About the job
About Us:
TransPerfect, a prominent name in the translation software industry with an energetic start-up culture, is on the lookout for a talented and enthusiastic Backend Developer to join our dynamic Artificial Intelligence (AI) team. Here, you will have the chance to influence the future of AI within a global organization. With over a decade of experience and the development of initial machine translation models, our AI team has become a cornerstone of innovation in machine translation, generative AI, natural language processing, and automation.
We are in search of a skilled backend developer eager to explore the limits of technology and create a meaningful impact in the AI domain. You will collaborate with a diverse and global team of experts based in the USA, Spain, Portugal, and India. If you are driven by a passion for building robust and scalable solutions that extend AI capabilities to users, this position is perfect for you.
About the Role:
In the role of Backend Developer, you will tackle the "last mile" of document processing: transforming complex, unstructured PDFs into well-formatted, editable .docx files.
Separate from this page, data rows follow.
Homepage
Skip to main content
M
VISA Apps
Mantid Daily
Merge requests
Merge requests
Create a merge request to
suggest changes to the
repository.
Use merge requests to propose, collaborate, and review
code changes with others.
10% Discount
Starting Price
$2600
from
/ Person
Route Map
Your mission extends beyond mere text extraction; you will aim to faithfully reproduce the visual and structural intent of the original documents, including nested tables, multi-column layouts, font hierarchies, and styling.
This position requires you to spearhead the research and development of our document conversion pipeline, balancing strategic decision-making with hands-on development (leveraging both engineering and AI skills).
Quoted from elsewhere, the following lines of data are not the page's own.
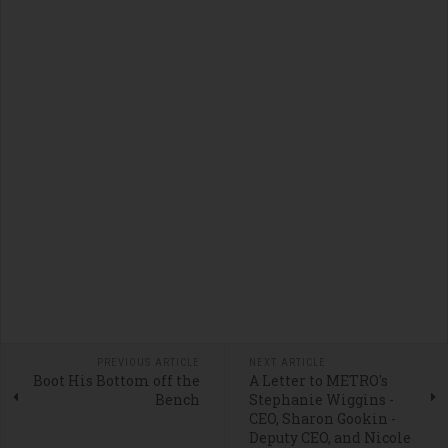
PREVIOUS ARTICLE
NEXT ARTICLE
Boot His Bottom off the
A Letter to METRO's
Bench
Stephanie Wiggins -
CEO, Sharon Gookin -
Deputy CEO, and Nicole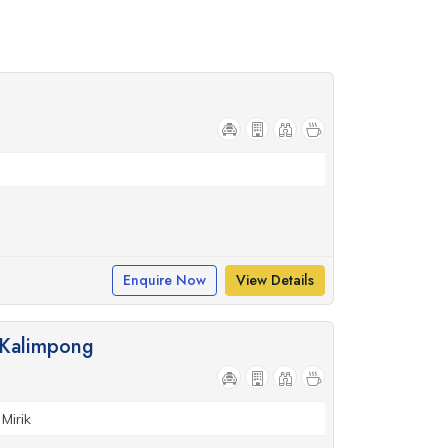
Enquire Now
View Details
, Kalimpong
Mirik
Your responsibilities will include:
- Comparative Analysis: Conduct an in-depth evaluation of commercial solutions (ABBYY, Adobe, AWS Textract) against open-source/AI-native options (Mistral OCR, Docling, Nougat, LlamaParse).
- Benchmarking: Set metrics for "format fidelity" to objectively assess how well various tools replicate headers, footers, tables, and styles.
- Pipeline Development: Create a Python-based workflow that integrates OCR engines with document generation libraries (such as python-docx or Pandoc).